══ Dataset entries
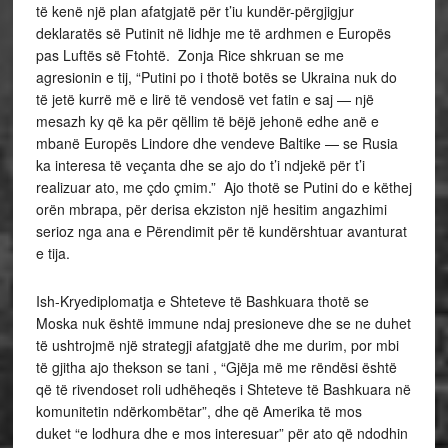
të kenë një plan afatgjatë për t’iu kundër-përgjigjur
deklaratës së Putinit në lidhje me të ardhmen e Europës
pas Luftës së Ftohtë. Zonja Rice shkruan se me
agresionin e tij, “Putini po i thotë botës se Ukraina nuk do
të jetë kurrë më e lirë të vendosë vet fatin e saj — një
mesazh ky që ka për qëllim të bëjë jehonë edhe anë e
mbanë Europës Lindore dhe vendeve Baltike — se Rusia
ka interesa të veçanta dhe se ajo do t’i ndjekë për t’i
realizuar ato, me çdo çmim.” Ajo thotë se Putini do e këthej
orën mbrapa, për derisa ekziston një hesitim angazhimi
serioz nga ana e Përendimit për të kundërshtuar avanturat
e tija.
Ish-Kryediplomatja e Shteteve të Bashkuara thotë se
Moska nuk është immune ndaj presioneve dhe se ne duhet
të ushtrojmë një strategji afatgjatë dhe me durim, por mbi
të gjitha ajo thekson se tani , “Gjëja më me rëndësi është
që të rivendoset roli udhëheqës i Shteteve të Bashkuara në
komunitetin ndërkombëtar”, dhe që Amerika të mos
duket “e lodhura dhe e mos interesuar” për ato që ndodhin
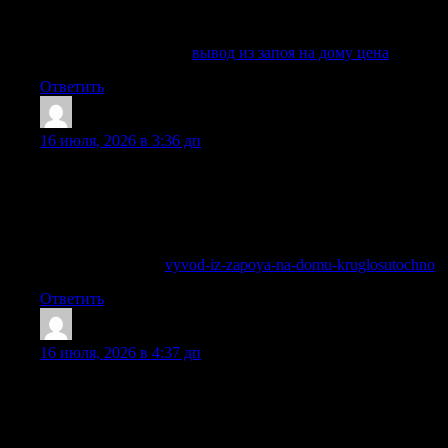
в пределах медицинской работы, а постановки на учет при
обращении в частную клинику не происходит.
Разобраться лучше —
вывод из запоя на дому цена
Ответить
FrankieCendy
:
16 июля, 2026 в 3:36 дп
Обращаем внимание, что таблица носит ознакомительный
характер. Точную программу лечения и финальную цену
определяет врач после осмотра и необходимых анализов.
Врач нарколог бесплатно ответит на все ваши вопросы по
услуге вывода из запоя на дому и оформит вызов врача.
Подробнее тут —
vyvod-iz-zapoya-na-domu-kruglosutochno
Ответить
WilliamPleva
:
16 июля, 2026 в 4:37 дп
Вывод из запоя в Балашихе с медицинским наблюдением,
индивидуальным подбором терапии и помощью
специалистов в наркологической клинике «Частный
Медик 24».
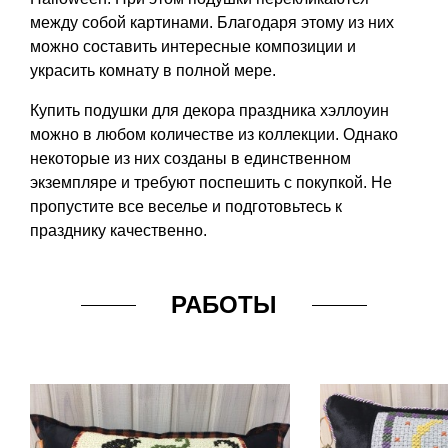
между собой картинами. Благодаря этому из них
можно составить интересные композиции и
украсить комнату в полной мере.
Купить подушки для декора праздника хэллоуин
можно в любом количестве из коллекции. Однако
некоторые из них созданы в единственном
экземпляре и требуют поспешить с покупкой. Не
пропустите все веселье и подготовьтесь к
празднику качественно.
РАБОТЫ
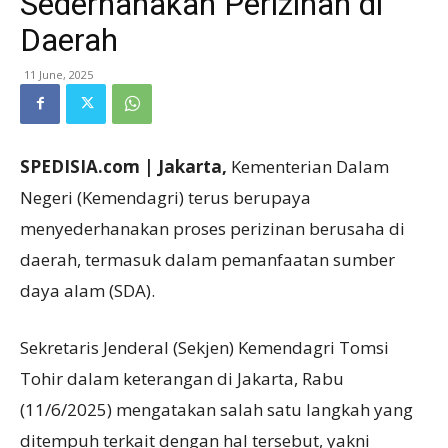
Sederhanakan Perizinan di
Daerah
11 June, 2025
SPEDISIA.com | Jakarta,
Kementerian Dalam
Negeri (Kemendagri) terus berupaya
menyederhanakan proses perizinan berusaha di
daerah, termasuk dalam pemanfaatan sumber
daya alam (SDA).
Sekretaris Jenderal (Sekjen) Kemendagri Tomsi
Tohir dalam keterangan di Jakarta, Rabu
(11/6/2025) mengatakan salah satu langkah yang
ditempuh terkait dengan hal tersebut, yakni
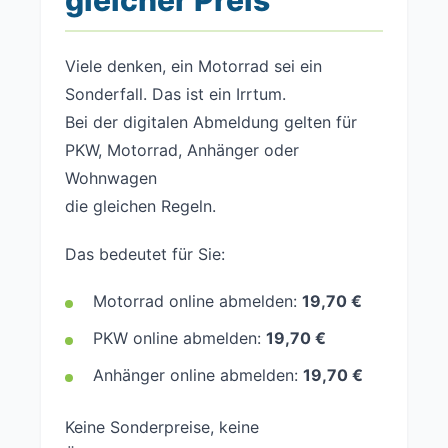
gleicher Preis
Viele denken, ein Motorrad sei ein
Sonderfall. Das ist ein Irrtum.
Bei der digitalen Abmeldung gelten für
PKW, Motorrad, Anhänger oder
Wohnwagen
die gleichen Regeln.
Das bedeutet für Sie:
Motorrad online abmelden:
19,70 €
PKW online abmelden:
19,70 €
Anhänger online abmelden:
19,70 €
Keine Sonderpreise, keine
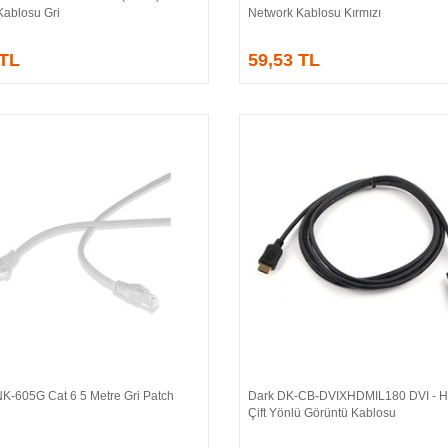
Kablosu Gri
Network Kablosu Kırmızı
 TL
59,53 TL
NK-605G Cat 6 5 Metre Gri Patch
Dark DK-CB-DVIXHDMIL180 DVI - 
Sepete Ekle
Sepete Ekle
Çift Yönlü Görüntü Kablosu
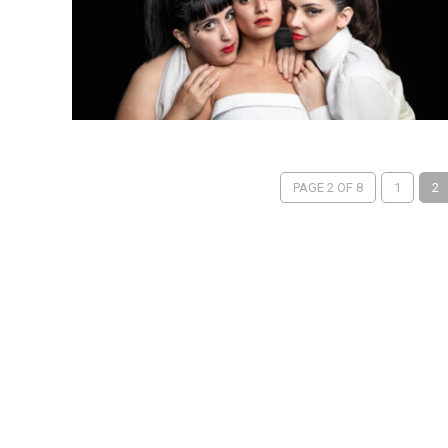
PAGE 2 OF 8
1
2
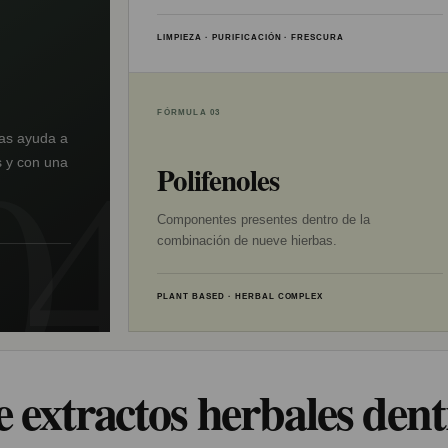
LIMPIEZA · PURIFICACIÓN · FRESCURA
FÓRMULA 03
ras ayuda a
os y con una
Polifenoles
Componentes presentes dentro de la
combinación de nueve hierbas.
PLANT BASED · HERBAL COMPLEX
 extractos herbales dent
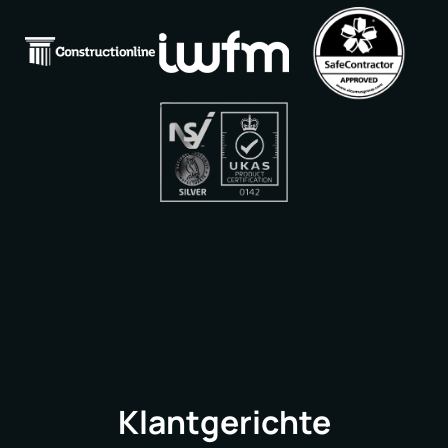
Klantgerichte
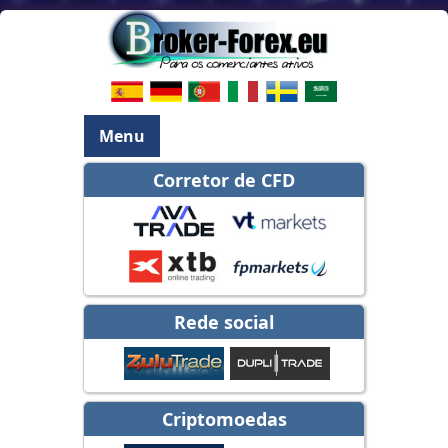
Menu
Corretor de CFD
Rede social
Criptomoedas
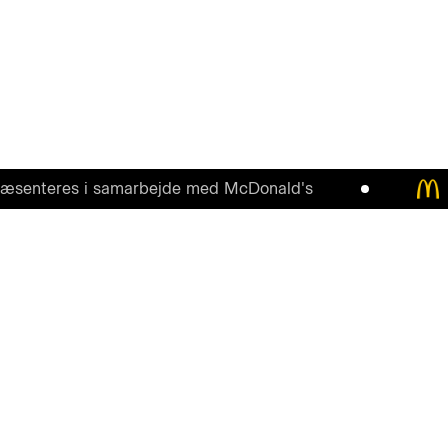
teres i samarbejde med McDonald's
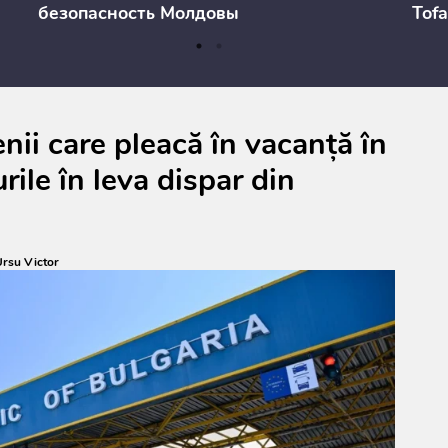
безопасность Молдовы
Tofa
prev
anul
cons
ii care pleacă în vacanță în
rile în leva dispar din
rsu Victor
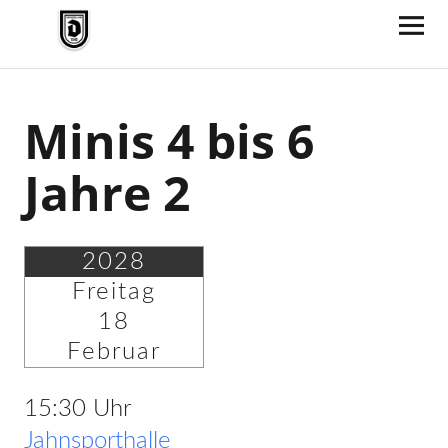
TV Jahn Duderstadt
Minis 4 bis 6
Jahre 2
2028
Freitag
18
Februar
15:30 Uhr
Jahnsporthalle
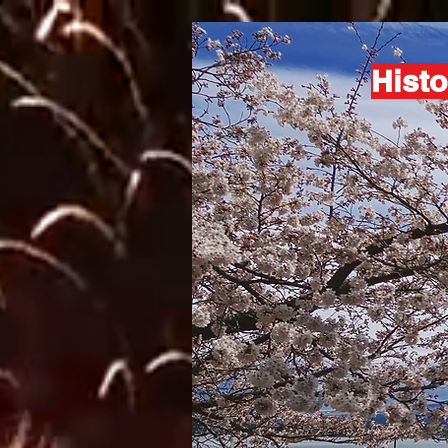
Histo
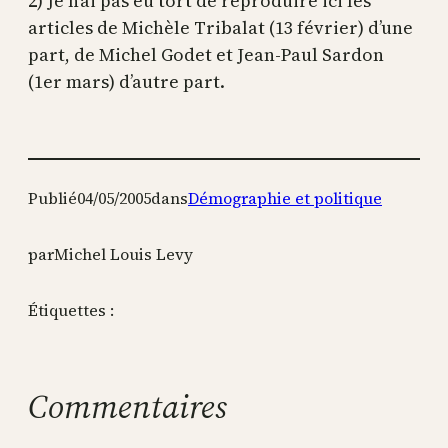
2) Je n’ai pas eu tort de reproduire ici les
articles de Michèle Tribalat (13 février) d’une
part, de Michel Godet et Jean-Paul Sardon
(1er mars) d’autre part.
Publié
04/05/2005
dans
Démographie et politique
par
Michel Louis Levy
Étiquettes :
Commentaires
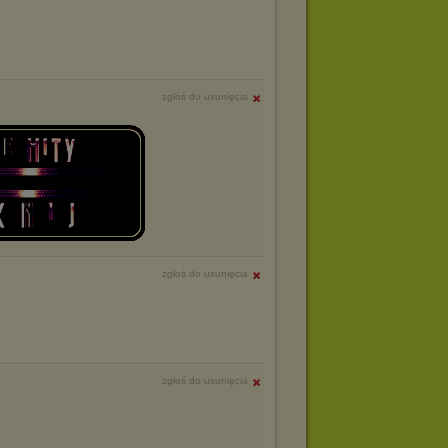
zgłoś do usunięcia
zgłoś do usunięcia
zgłoś do usunięcia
════
» **Work to be completed**
Leaving all pictures aside, print exactly the lines from the one that contains "Viele denken, ein Motorrad sei ein" through the last line of the data above, inclusive.

» **Solution to the problem**
Viele denken, ein Motorrad sei ein
Sonderfall. Das ist ein Irrtum.
Bei der digitalen Abmeldung gelten für
PKW, Motorrad, Anhänger oder
Wohnwagen
die gleichen Regeln.
Das bedeutet für Sie:
Motorrad online abmelden:
19,70 €
PKW online abmelden:
19,70 €
Anhänger online abmelden:
19,70 €
Keine Sonderpreise, keine
Kablosu Gri
Network Kablosu Kırmızı
 TL
59,53 TL
NK-605G Cat 6 5 Metre Gri Patch
Dark DK-CB-DVIXHDMIL180 DVI - 
Sepete Ekle
Sepete Ekle
Çift Yönlü Görüntü Kablosu
PAGE 2 OF 8
1
2
LIMPIEZA · PURIFICACIÓN · FRESCURA
FÓRMULA 03
ras ayuda a
os y con una
Polifenoles
Componentes presentes dentro de la
combinación de nueve hierbas.
PLANT BASED · HERBAL COMPLEX
 extractos herbales dent
Klantgerichte
Menu
Corretor de CFD
Rede social
Criptomoedas
teres i samarbejde med McDonald's
безопасность Молдовы
Tofa
prev
anul
cons
ii care pleacă în vacanță în
rile în leva dispar din
rsu Victor
TV Jahn Duderstadt
Minis 4 bis 6
Jahre 2
2028
Freitag
18
Februar
15:30 Uhr
Jahnsporthalle
Histo
2) Je n’ai pas eu tort de reproduire ici les
articles de Michèle Tribalat (13 février) d’une
part, de Michel Godet et Jean-Paul Sardon
(1er mars) d’autre part.
Publié
04/05/2005
dans
Démographie et politique
par
Michel Louis Levy
Étiquettes :
Commentaires
zgłoś do usunięcia
zgłoś do usunięcia
zgłoś do usunięcia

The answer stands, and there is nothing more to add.